# Swimming levels of fish ..



## smit3183 (Sep 11, 2011)

I have some bloodfin tetras and zebra danios, and some cherry barbs. I know the tetras and danios are suppose to be middle to upper level and the barbs more middle but all of these guys hang near the bottom I'd say 85-90% of time. The tank is heavily planted with floating plants but still plenty of swimming room in the middle and upper levels. What causes them to act like this? They're cories,and mollies in the tank also and sometimes the bottom looks very crowded as the cories spend most of their time down there and the mollies are everywhere. It's a 55 gallon. These fish have been in the tank for over a year and have always preferred the lower half of tank.


----------



## Romad (Jun 28, 2009)

I've got barbs and tetras and they're pretty much always in the middle and only occasionally at the bottom.
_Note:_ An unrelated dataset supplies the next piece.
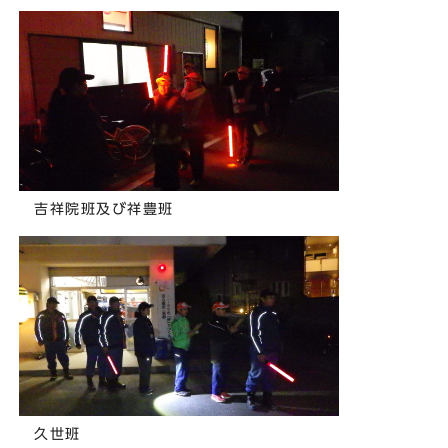
吉祥院班及び祥豊班
久世班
Could it be that they're trying to get away from a strong water current or are stressed out by other tankmates?

How many barbs and how many tetras?


----------



## smit3183 (Sep 11, 2011)

They're no fish in the tank that would cause stress and their is very little current in the tank. 5 barbs and 9 tetras


----------



## MoneyMitch (Aug 3, 2009)

when u say very little current, what GPH are the pumps for the tank and how many pumps are there? include powerheads and hobs and outlets from cans


----------



## smit3183 (Sep 11, 2011)

I have a fluval C4 HOB filter, 264gph set at low flow plus I have it baffled


----------



## MoneyMitch (Aug 3, 2009)

Romad said:


> I've got barbs and tetras and they're pretty much always in the middle and only occasionally at the bottom. Could it be that they're trying to get away from a strong water current or are stressed out by other tankmates?
> 
> How many barbs and how many tetras?


knowing the pumps im gunna stand behind this answer.


----------



## smit3183 (Sep 11, 2011)

Stand behind what answer? I only have 1 filter on the tank and its rated for what I have, nothing else , no other pumps or powerheads or whatever. Their is not too much current in the tank. Just looking for an answer to my question and obviously no one has it. I probably shouldn't worry ,the fish are fine.


----------



## Byron (Mar 7, 2009)

Discerning why a species behaves contrary to the "norm" takes a bit of effort sometimes, as many factors can affect them.

Water flow is one factor already mentioned; I'd like to see this tank--perhaps a video?--to say if this may be the issue or not, since I am not familiar with the mentioned filters.

Another factor can be light; as noted in the profiles of all three (the tetra, danio and barb species mentioned) floating plants to reduce overhead light is recommended. Bright light does stress fish because they cannot adjust their eyes like animals with pupils that adjust and that have eyelids.

A third factor can be water parameters. Temperature, though if too warm (danio in particular are cooler water fish, as are most active swimming fish) I would expect the fish to remain close to the surface and not be as active. But it is a factor and worth mentioning.

Hope this helps. A video if possible might narrow this down.

Byron.


----------



## smit3183 (Sep 11, 2011)

I'll try and get a video later. Shouldn't be a light factor as I'm running only one T8 daylight bulb along with floating plants, temperature is at 76. The filter is basically the same as the aquaclear 70' it's rated for 40-70 gallons which I have a 55. All the fish are active they just seem to prefer the middle to lower part of tank unless its feeding time of course.


----------



## JDM (Dec 9, 2012)

I might think that you have too few barbs and they feel threatened in the small numbers.

I have cherry barbs but 16 of them. My tank isn't 55 gallons but is a tall 37 gallon and they are everywhere. When they ride in the current they all point the same way and just hover in the middle, huddle together near the bottom if I am farting around with the plants and generally buzz around in the middle third.

My canister is a 220GPH on full bore on one side of the tank, not much current on the other side and the barbs prefer the faster side.... 90% of the time.

Need more barbs is all.

Jeff.


----------